Al otro día se duplicaban las faenas: recoger por la tarde lo segado la víspera, y segar y curar otro tanto para recogerlo el día siguiente; y con este motivo, más obreros y más impedimenta y doblada actividad en el Berrugo, cuya correa daba para cuanto fuera menester. Con la comida en la boca y la rastrilla al hombro, tras una mañana sin sosiego, á la mies con el primer carro, que era uno de los suyos; y allí, mientras se cargaba este carro y llegaba el segundo y comenzaba á cargar, atropa y fisgonea y punza y acribilla al lucero del alba. Cargado el primer carro, á casa detrás de él aguantando sus bamboleos con la rastrilla y recogiendo las yerbas que se caen ó quedan enredadas en los bardales. Ya en el corralón y descargándose el carro, á ratos atropaba también la yerba desparramada en el suelo; á ratos gateaba por la escalera del pajar para ayudar al de adentro á desatascar el boquerón que atascaba el descargador del carro; á reñir al «gandul» que se dejaba ahogar de aquel modo; y por último, y con un rodeo fatigoso por cuadras, escaleras y pasadizos, á atisbar por un ventanillo del granero, que comunicaba con el pajar, á la gente moza que acaldaba la gran pila, medio á obscuras, porque no había allí otra luz que la que se filtraba por las tejas y la lata podrida del tejado, y la intermitente y baja que se colaba por el boquerón de la payeta, casi siempre obstruído. Y si columbraba retozos, y si descubría zancadillas, ¡Cristo mío, qué cuchilladas de lengua tiraba desde aquel escondrijo, y cómo le temblaban de frío las carnes al mozo que más sudara en aquel oloroso y blando quemadero!

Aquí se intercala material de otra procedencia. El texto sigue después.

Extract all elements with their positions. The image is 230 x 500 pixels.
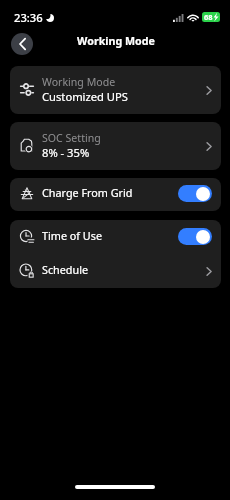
button[interactable]: Back [11,33,33,55]
staticText: Working Mode [42,75,116,89]
staticText: Time of Use [42,228,178,243]
staticText: SOC Setting [42,131,101,145]
button[interactable]: Toggle [178,228,212,245]
staticText: Working Mode [77,34,155,49]
staticText: 23:36 [14,10,43,25]
button[interactable]: Time of Use [10,220,221,254]
button[interactable]: Working Mode [10,66,221,114]
staticText: Schedule [42,262,206,277]
button[interactable]: Schedule [10,254,221,288]
staticText: Customized UPS [42,89,128,104]
button[interactable]: Toggle [178,185,212,202]
staticText: 8% - 35% [42,145,90,160]
staticText: 68 [204,12,213,22]
button[interactable]: Charge From Grid [10,178,221,211]
staticText: Charge From Grid [42,185,178,200]
button[interactable]: SOC Setting [10,122,221,170]
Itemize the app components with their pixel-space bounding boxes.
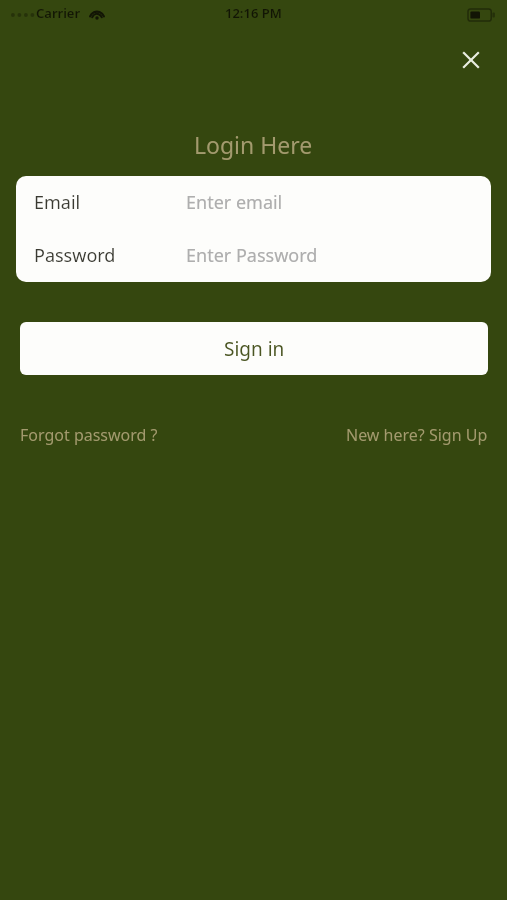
staticText: Enter email xyxy=(186,190,283,215)
button[interactable]: New here? Sign Up xyxy=(322,420,494,450)
button[interactable]: Email xyxy=(16,176,491,229)
staticText: Forgot password ? xyxy=(20,424,158,446)
staticText: 12:16 PM xyxy=(225,4,282,22)
staticText: Password xyxy=(34,243,116,268)
staticText: Carrier xyxy=(36,4,81,22)
button[interactable]: Sign in xyxy=(20,322,488,375)
staticText: Login Here xyxy=(194,129,313,160)
staticText: Enter Password xyxy=(186,243,318,268)
button[interactable]: Close xyxy=(449,38,493,82)
staticText: Email xyxy=(34,190,81,215)
staticText: Sign in xyxy=(224,336,285,362)
staticText: New here? Sign Up xyxy=(346,424,488,446)
button[interactable]: Forgot password ? xyxy=(14,420,164,450)
button[interactable]: Password xyxy=(16,229,491,282)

Y así toda la tarde. Por la noche, lo mismo que en la anterior, con la sola diferencia de haberse alargado la mesa y añadido una tartera más de bacalao podrido ó de carne corrompida, en virtud del aumento de comensales: igual entraba y salía y rondaba la mesa, y ponderaba los manjares y zahería al más voraz ó al menos escrupuloso.
¡Y con llevarse semana y media de este modo, es decir, sin cerrar boca ni parar un punto, comiendo mal y durmiendo peor, no se rendía aquel cuerpo que parecía nutrirse de la fatiga y del hambre y del cansancio de los demás! Y si por remate del ajetreo le resultaba un carro de yerba más de los calculados antes de la siega, hasta se remozaba el indino.
Pues á lo que íbamos rato hace: el «boquible» de aquel año se compuso del bacalao de siempre y de una cabra con úlceras y papera.